» **Supplied material**:
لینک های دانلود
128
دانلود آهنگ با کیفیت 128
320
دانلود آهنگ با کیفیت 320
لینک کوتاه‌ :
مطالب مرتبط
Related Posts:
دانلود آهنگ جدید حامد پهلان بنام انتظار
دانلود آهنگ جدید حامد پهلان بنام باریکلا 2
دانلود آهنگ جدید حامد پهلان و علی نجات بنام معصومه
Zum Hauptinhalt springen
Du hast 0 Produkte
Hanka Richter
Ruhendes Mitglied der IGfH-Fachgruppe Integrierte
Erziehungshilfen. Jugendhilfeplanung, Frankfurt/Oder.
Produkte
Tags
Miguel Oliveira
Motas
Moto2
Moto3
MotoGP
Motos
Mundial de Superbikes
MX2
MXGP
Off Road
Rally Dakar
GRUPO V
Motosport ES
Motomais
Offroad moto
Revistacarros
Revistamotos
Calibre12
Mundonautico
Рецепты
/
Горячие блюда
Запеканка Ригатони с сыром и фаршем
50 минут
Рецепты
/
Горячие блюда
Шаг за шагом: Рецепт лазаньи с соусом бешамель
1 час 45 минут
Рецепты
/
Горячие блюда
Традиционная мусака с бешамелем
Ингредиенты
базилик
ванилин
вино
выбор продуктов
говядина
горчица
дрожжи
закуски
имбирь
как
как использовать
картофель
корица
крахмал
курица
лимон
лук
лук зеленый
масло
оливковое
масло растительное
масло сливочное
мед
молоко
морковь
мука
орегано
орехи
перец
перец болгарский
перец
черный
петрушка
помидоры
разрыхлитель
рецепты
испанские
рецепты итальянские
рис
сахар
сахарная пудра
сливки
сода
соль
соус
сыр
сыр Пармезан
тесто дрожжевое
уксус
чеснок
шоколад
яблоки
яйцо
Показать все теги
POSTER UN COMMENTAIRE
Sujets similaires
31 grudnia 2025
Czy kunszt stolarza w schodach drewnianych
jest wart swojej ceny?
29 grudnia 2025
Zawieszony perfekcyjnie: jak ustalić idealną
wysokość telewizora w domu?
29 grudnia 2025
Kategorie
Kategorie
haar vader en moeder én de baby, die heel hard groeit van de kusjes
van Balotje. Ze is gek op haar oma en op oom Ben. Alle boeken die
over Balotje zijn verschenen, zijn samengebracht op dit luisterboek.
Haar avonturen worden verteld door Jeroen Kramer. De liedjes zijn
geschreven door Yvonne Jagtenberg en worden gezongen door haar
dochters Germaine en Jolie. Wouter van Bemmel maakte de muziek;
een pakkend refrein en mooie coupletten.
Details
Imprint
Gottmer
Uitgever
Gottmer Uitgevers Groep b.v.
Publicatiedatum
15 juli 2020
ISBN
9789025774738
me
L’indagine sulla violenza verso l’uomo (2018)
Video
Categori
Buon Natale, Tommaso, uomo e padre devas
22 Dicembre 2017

» **Activity**:
Give the complete listing again, exactly as it appears above.

» **Answer to this problem**:
لینک های دانلود
128
دانلود آهنگ با کیفیت 128
320
دانلود آهنگ با کیفیت 320
لینک کوتاه‌ :
مطالب مرتبط
Related Posts:
دانلود آهنگ جدید حامد پهلان بنام انتظار
دانلود آهنگ جدید حامد پهلان بنام باریکلا 2
دانلود آهنگ جدید حامد پهلان و علی نجات بنام معصومه
Zum Hauptinhalt springen
Du hast 0 Produkte
Hanka Richter
Ruhendes Mitglied der IGfH-Fachgruppe Integrierte
Erziehungshilfen. Jugendhilfeplanung, Frankfurt/Oder.
Produkte
Tags
Miguel Oliveira
Motas
Moto2
Moto3
MotoGP
Motos
Mundial de Superbikes
MX2
MXGP
Off Road
Rally Dakar
GRUPO V
Motosport ES
Motomais
Offroad moto
Revistacarros
Revistamotos
Calibre12
Mundonautico
Рецепты
/
Горячие блюда
Запеканка Ригатони с сыром и фаршем
50 минут
Рецепты
/
Горячие блюда
Шаг за шагом: Рецепт лазаньи с соусом бешамель
1 час 45 минут
Рецепты
/
Горячие блюда
Традиционная мусака с бешамелем
Ингредиенты
базилик
ванилин
вино
выбор продуктов
говядина
горчица
дрожжи
закуски
имбирь
как
как использовать
картофель
корица
крахмал
курица
лимон
лук
лук зеленый
масло
оливковое
масло растительное
масло сливочное
мед
молоко
морковь
мука
орегано
орехи
перец
перец болгарский
перец
черный
петрушка
помидоры
разрыхлитель
рецепты
испанские
рецепты итальянские
рис
сахар
сахарная пудра
сливки
сода
соль
соус
сыр
сыр Пармезан
тесто дрожжевое
уксус
чеснок
шоколад
яблоки
яйцо
Показать все теги
POSTER UN COMMENTAIRE
Sujets similaires
31 grudnia 2025
Czy kunszt stolarza w schodach drewnianych
jest wart swojej ceny?
29 grudnia 2025
Zawieszony perfekcyjnie: jak ustalić idealną
wysokość telewizora w domu?
29 grudnia 2025
Kategorie
Kategorie
haar vader en moeder én de baby, die heel hard groeit van de kusjes
van Balotje. Ze is gek op haar oma en op oom Ben. Alle boeken die
over Balotje zijn verschenen, zijn samengebracht op dit luisterboek.
Haar avonturen worden verteld door Jeroen Kramer. De liedjes zijn
geschreven door Yvonne Jagtenberg en worden gezongen door haar
dochters Germaine en Jolie. Wouter van Bemmel maakte de muziek;
een pakkend refrein en mooie coupletten.
Details
Imprint
Gottmer
Uitgever
Gottmer Uitgevers Groep b.v.
Publicatiedatum
15 juli 2020
ISBN
9789025774738
me
L’indagine sulla violenza verso l’uomo (2018)
Video
Categori
Buon Natale, Tommaso, uomo e padre devas
22 Dicembre 2017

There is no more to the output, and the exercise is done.